造成工事が進んでいる日田キヤノンマテリアルの工場建設用地=17日、日田市西有田
キヤノン(東京)は十七日、日田キヤノンマテリアル(日田市西有田)の着工を半年間延長する方針を明らかにした。世界的な経済情勢の悪化から、好調だったトナーカートリッジなどの需要の伸びが鈍化したため。生産規模や雇用計画に影響はないとしている。
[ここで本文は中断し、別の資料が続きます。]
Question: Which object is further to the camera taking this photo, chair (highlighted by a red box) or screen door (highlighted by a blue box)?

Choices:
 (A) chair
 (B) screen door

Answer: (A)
日田キヤノンマテリアルは、キヤノングループのキヤノン化成(本社・茨城県つくば市)が全額出資した子会社。ローラーなどの高機能部品を生産する。造成される二十九ヘクタールの予定地のうち、六ヘクタールは既に整備を終え、十二月から着工の予定だった。計画変更に伴い、着工は来年六月、操業開始も二〇一〇年三月へと半年間先延ばしする。
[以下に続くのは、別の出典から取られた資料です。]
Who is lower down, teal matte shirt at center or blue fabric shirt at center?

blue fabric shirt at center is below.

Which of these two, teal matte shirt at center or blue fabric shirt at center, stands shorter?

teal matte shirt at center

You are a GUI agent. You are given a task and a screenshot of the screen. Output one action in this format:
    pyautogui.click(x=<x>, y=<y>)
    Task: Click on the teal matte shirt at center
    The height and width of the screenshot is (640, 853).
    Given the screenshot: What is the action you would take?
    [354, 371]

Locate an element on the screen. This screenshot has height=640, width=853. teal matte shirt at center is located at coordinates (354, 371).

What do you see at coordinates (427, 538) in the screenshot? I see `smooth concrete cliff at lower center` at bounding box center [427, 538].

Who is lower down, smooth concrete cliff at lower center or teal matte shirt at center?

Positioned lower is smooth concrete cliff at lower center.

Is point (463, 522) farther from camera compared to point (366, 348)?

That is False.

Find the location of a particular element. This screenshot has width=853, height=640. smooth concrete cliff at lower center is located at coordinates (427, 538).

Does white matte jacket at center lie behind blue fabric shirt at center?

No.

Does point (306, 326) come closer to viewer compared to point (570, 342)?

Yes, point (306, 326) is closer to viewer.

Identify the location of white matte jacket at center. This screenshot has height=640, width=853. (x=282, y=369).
キヤノン本社によると、〇七年十二月期の出荷先は国内が20%、アフリカ、ロシア、中東を含む欧州が33%、米地域が30%など。サブプライムローンに端を発した世界的な経済の停滞から欧米向けが特に苦戦している。「ここ数年、年率10%台だった伸びが一けたに鈍化した。対前年実績では生産増になるが、当初計画を見直して生産調整する必要に迫られている」と説明する。
日田キヤノンマテリアルの投資額四百億円、雇用者数五百人(一一年を目指す第一期計画)は当初のまま。現在、計百七十二人が採用か内定済みで、一部はキヤノン化成で研修中という。
広瀬勝貞知事は「今回の決定はあくまで半年の延期で雇用への影響はないと聞いている。日田市とともに、引き続き受け入れ態勢の整備に取り組む」とのコメントを出した。
環境整備、予定通りに
佐藤陽一日田市長の話 世界経済に急ブレーキがかかっている状況下ではやむを得ない。雇用に関しては変更がないということで安心している。関連の公共事業や地元から要望のあった環境整備については予定通り実施する。
前向きにとらえたい
小埜澄夫日田商工会議所会頭の話 予期していなかったので驚いた。取引参入を目指す地場企業にとっては、態勢を整えるのに時間的余裕ができたと前向きにとらえたい。